··· DATA

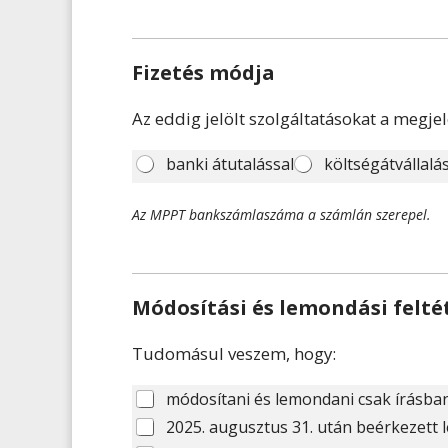
Fizetés módja
Az eddig jelölt szolgáltatásokat a megj
F
banki átutalással
költségátvállalá
i
z
Az MPPT bankszámlaszáma a számlán szerepel.
e
t
é
s
m
Módosítási és lemondási felté
ó
d
j
Tudomásul veszem, hogy:
a
*
M
módosítani és lemondani csak írásba
ó
M
2025. augusztus 31. után beérkezett 
d
ó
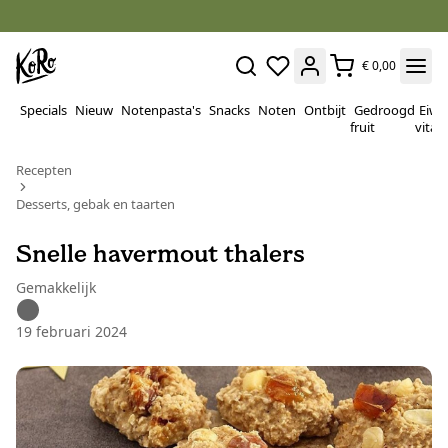
€ 0,00
Specials
Nieuw
Notenpasta's
Snacks
Noten
Ontbijt
Gedroogd
Eiwi
fruit
vitam
Recepten
Desserts, gebak en taarten
Snelle havermout thalers
Gemakkelijk
19 februari 2024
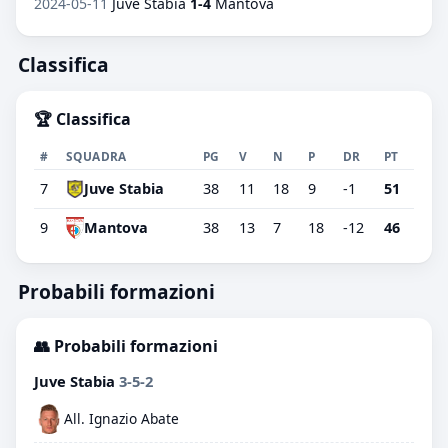
2024-05-11
Juve Stabia
1-4
Mantova
Classifica
🏆 Classifica
#
SQUADRA
PG
V
N
P
DR
PT
7
Juve Stabia
38
11
18
9
-1
51
9
Mantova
38
13
7
18
-12
46
Probabili formazioni
👥 Probabili formazioni
Juve Stabia
3-5-2
All. Ignazio Abate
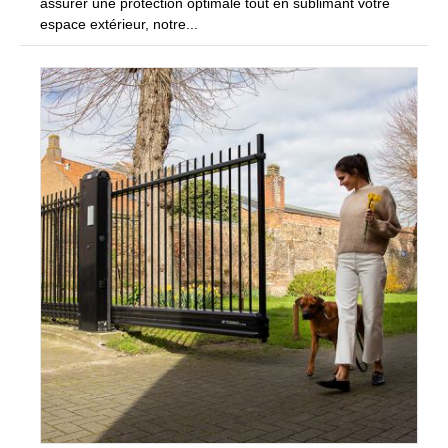
assurer une protection optimale tout en sublimant votre
espace extérieur, notre...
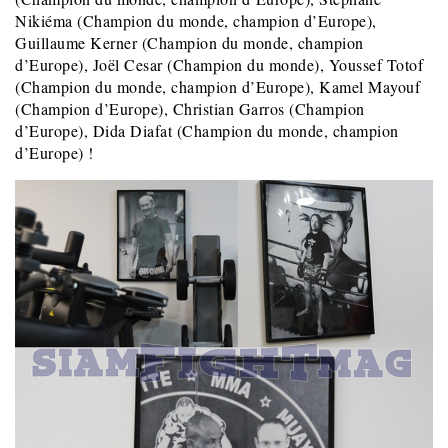
Nikiéma (Champion du monde, champion d’Europe),
Guillaume Kerner (Champion du monde, champion
d’Europe), Joël Cesar (Champion du monde), Youssef Totof
(Champion du monde, champion d’Europe), Kamel Mayouf
(Champion d’Europe), Christian Garros (Champion
d’Europe), Dida Diafat (Champion du monde, champion
d’Europe) !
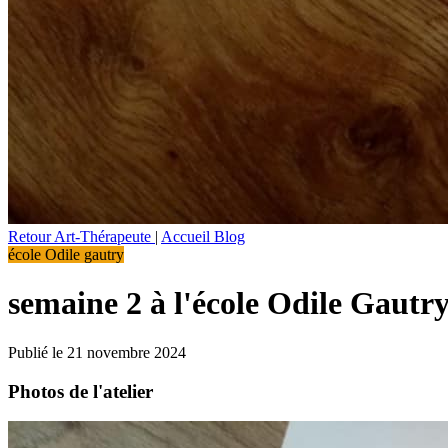
Retour Art-Thérapeute
|
Accueil Blog
école Odile gautry
semaine 2 à l'école Odile Gautr
Publié le 21 novembre 2024
Photos de l'atelier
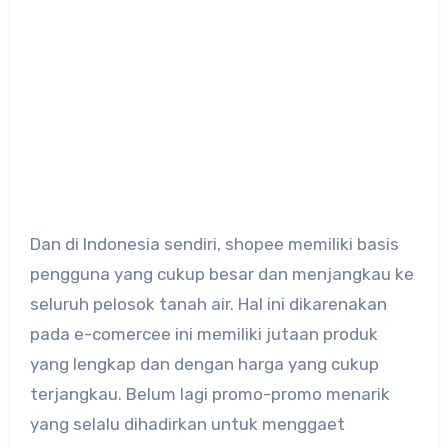
Dan di Indonesia sendiri, shopee memiliki basis
pengguna yang cukup besar dan menjangkau ke
seluruh pelosok tanah air. Hal ini dikarenakan
pada e-comercee ini memiliki jutaan produk
yang lengkap dan dengan harga yang cukup
terjangkau. Belum lagi promo-promo menarik
yang selalu dihadirkan untuk menggaet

······

### TASK
Please find all lines of the entries that hold the string "formazioni" and copy them.

### WORKED SOLUTION
Probabili formazioni
👥 Probabili formazioni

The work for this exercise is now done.